Live Loud, Love More
I’m not entirely sure what happened to me along the way but as I get older I know I’ve gotten some things wrong in life so far. One thing is for certain, everyone goes through life at a different pace than one another. Some must deal with extremely difficult situations that cause them to have to grow up faster than others. Some are spoiled and never truly appreciate hard work and what it means to work towards a goal that takes months or even years to achieve. Some are bullied in public schools causing them to be reclusive and withdrawn. Some are home schooled and never really learn how to be a social butterfly. You may be so comfortable around strangers but sometimes you are too open and say more than you should.
I don’t really know what led to this trait of mine, but I’m determined to kick it sooner than later, cuz we’re always running against the clock of life. I’ve always been one to be cautious of other people’s feelings and space, not one to start a conflict or make a scene. This isn’t a bad thing but I’m thinking because of this I’ve kind of been ashamed of things I enjoy. I tend to hide things from others who I think will react differently, but in reality I’m hiding a piece of who I really am. I try and stay ‘normal’ for the sake of others.
Since just before high school I started enjoying heavier music, metal, screamo, hardcore, whatever you want to label it. This is great when you are enjoying it with others who appreciate it, but being in high school there were some who hated it or even some who said my music wasn’t heavy enough, or the artists lacked talent etc. This didn’t stop me from listening to these artists but I think it struck with me that not everyone enjoys the same music. I don’t really know if it was since then considering I remember finding others who shared my passion for this music in college but somehow between then and now I faded in terms of really enjoying it again. If someone else was in the room I’d turn it down, or switch genres completely to avoid the whole ‘omg what the hell are you listening to’ conversation. I’d hide what I really enjoyed, even when cruising the streets with my windows down when stopped at a light I would turn my music down as if it was causing a disturbance. Music is so important to me that thinking of this now just seems silly. I’ve learned that a large majority of people just listen to the radio, and have literally no clue what good music is anyways, they just follow the masses or summer top hit.

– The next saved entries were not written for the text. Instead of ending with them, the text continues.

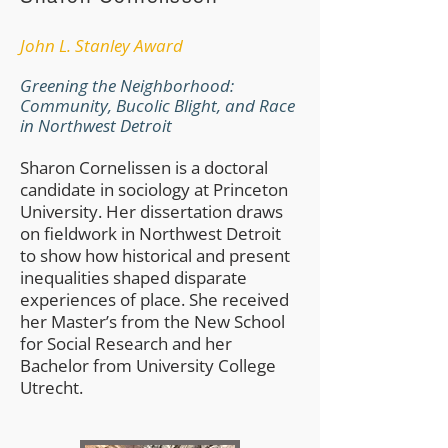
​John L. Stanley Award
Greening the Neighborhood:
Community, Bucolic Blight, and Race
in Northwest Detroit
Sharon Cornelissen is a doctoral
candidate in sociology at Princeton
University. Her dissertation draws
on fieldwork in Northwest Detroit
to show how historical and present
inequalities shaped disparate
experiences of place. She received
her Master’s from the New School
for Social Research and her
Bachelor from University College
Utrecht.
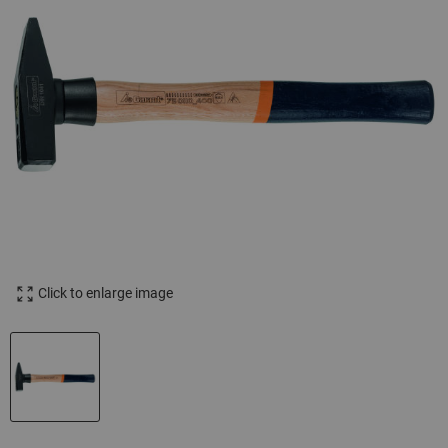
Click to enlarge image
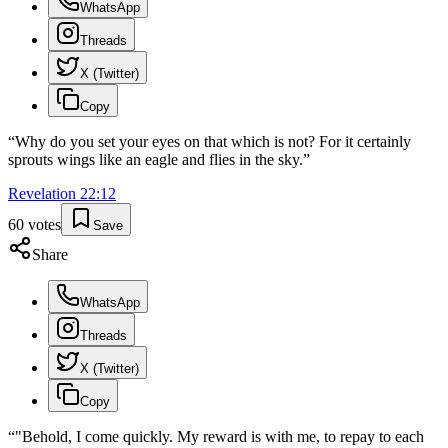
WhatsApp
Threads
X (Twitter)
Copy
“
Why do you set your eyes on that which is not? For it certainly
sprouts wings like an eagle and flies in the sky.
”
Revelation
22
:
12
60
votes
Save
Share
WhatsApp
Threads
X (Twitter)
Copy
“
"Behold, I come quickly. My reward is with me, to repay to each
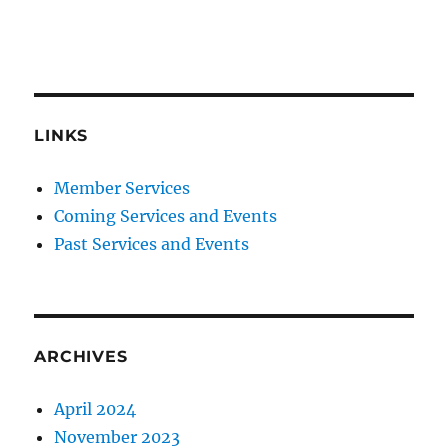
LINKS
Member Services
Coming Services and Events
Past Services and Events
ARCHIVES
April 2024
November 2023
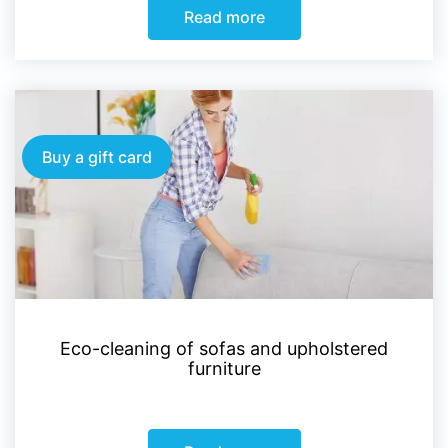
Read more
Buy a gift card
Eco-cleaning of sofas and upholstered
furniture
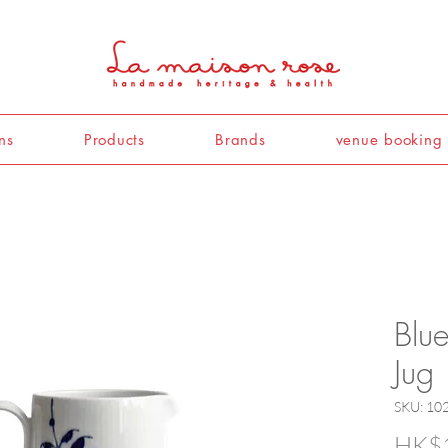
ns
Products
Brands
venue booking
Blu
Jug
SKU: 10
HK$1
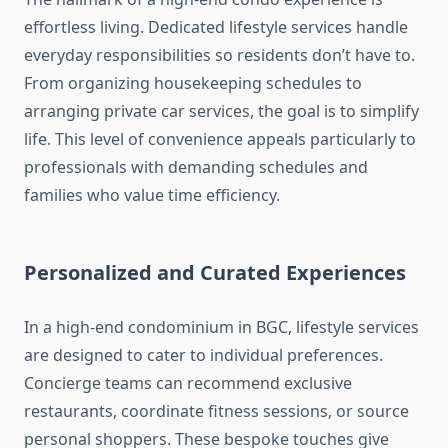
effortless living. Dedicated lifestyle services handle
everyday responsibilities so residents don’t have to.
From organizing housekeeping schedules to
arranging private car services, the goal is to simplify
life. This level of convenience appeals particularly to
professionals with demanding schedules and
families who value time efficiency.
Personalized and Curated Experiences
In a high-end condominium in BGC, lifestyle services
are designed to cater to individual preferences.
Concierge teams can recommend exclusive
restaurants, coordinate fitness sessions, or source
personal shoppers. These bespoke touches give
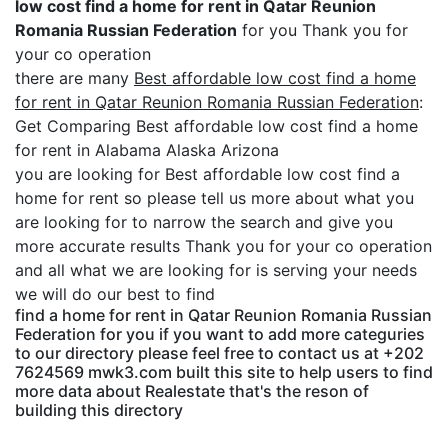
low cost find a home for rent in Qatar Reunion
Romania Russian Federation
for you Thank you for
your co operation
there are many
Best affordable low cost find a home
for rent in Qatar Reunion Romania Russian Federation
:
Get Comparing Best affordable low cost find a home
for rent in Alabama Alaska Arizona
you are looking for Best affordable low cost find a
home for rent so please tell us more about what you
are looking for to narrow the search and give you
more accurate results Thank you for your co operation
and all what we are looking for is serving your needs
we will do our best to find
find a home for rent in Qatar Reunion Romania Russian
Federation for you if you want to add more categuries
to our directory please feel free to contact us at +202
7624569 mwk3.com built this site to help users to find
more data about Realestate that's the reson of
building this directory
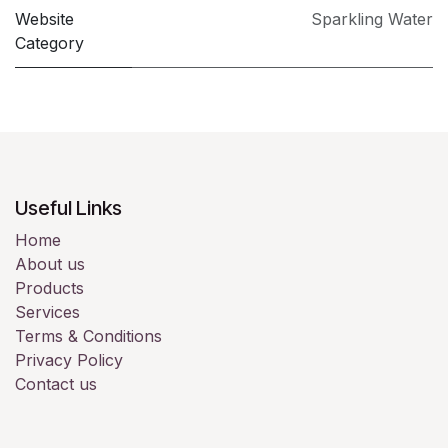
Website
Sparkling Water
Category
Useful Links
Home
About us
Products
Services
Terms & Conditions
Privacy Policy
Contact us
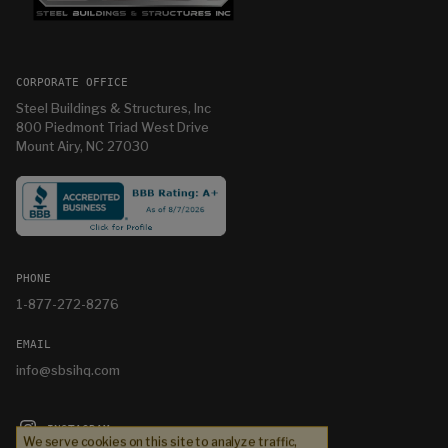
CORPORATE OFFICE
Steel Buildings & Structures, Inc
800 Piedmont Triad West Drive
Mount Airy, NC 27030
PHONE
1-877-272-8276
EMAIL
info@sbsihq.com
INSTAGRAM
We serve cookies on this site to analyze traffic,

Another trait that I concealed that makes me who I am is the fact that I can be a pretty pathetic romantic at times. What can be seen as cute by some can be a turnoff by others and again throughout my life I slowly buried it deep down. Comments from people I knew (never close friends) and even failed relationships, turned a once open-voiced romantic to a closet dreamer. Up until recently it was so bad that I’d have internal conversations with myself to kick these thoughts as even I looked at them as unacceptable, obsessive, and wrong. If it’s truly how you feel why should you be ashamed of speaking it aloud? If you do and the person you are spilling yourself out for is embarrassed, then shouldn’t that be a clear indication that maybe you two don’t belong? Either way it was hiding a part of myself, and I believe if you really want to be happy every day you ought to be comfortable and be able to be your 100% self. Not that I’m going to run around telling everyone I see how I feel, it’s just I shouldn’t be ashamed of feeling a certain way.
I call this one the guy-complex. Definitely prevalent in high school and maybe a bit of college. Media is also a big player in this game but as a guy generally you are supposed to be this tough, rugged, emotionless statue. This could also be a reason for my second example’s rapid dispersal, however most romance is still a desirable trait sought out in a partner. Where the guy-complex really holds us back is with our friendships and sometimes even family. As a core group of guy friends we’ve always been close, but I can remember times in high school we’d put on a tougher facade than what was really there. Once we began drinking the worry of upholding that standard slips away and we’ve started being a bit more vocal with each other. I still only really hug my best guy friends when we’ve been drinking but I aim to make this more of who I am, hugs feel good, and what’s not manly about feeling good? It’s just one of those things where society for the most part says a handshake is more acceptable for dude to dude affection. Most of the time love is pretty obvious, even if it’s never been stated actions speak volumes, and the guy-complex definitely holds back that phrase that ought to be said more often I love you man. I’ll take an easy way out right now and say I love ya to the mans reading and editing this article, we’re family anyways. Which leads me to family. Family is there from the beginning and mine hasn’t heard those words come out of my mouth nearly often enough. We value and uphold love yet in certain cases want to hide it, it makes no sense.
These are just some things that are more personable to me that I want to work at abolishing for the rest of my life. Ultimately it comes down to the fact: I’m done hiding my words and holding back on the things I love in life. I should be proud of these personality traits not ashamed of them.
Be yourself, because you are the only you
You don’t need to impress everyone, and you don’t need to be friends with everyone. Not saying you should purposefully piss people off but maybe that’s what kind of person you are, so to that I guess I say you do you. Just don’t be worried about what others will think or let that worry stop you from being the person you are/want to be. Some situations the worry will still be there, but I’m hoping that with time it’ll be less and less frequent. I’ll let you know how it goes, so far so good.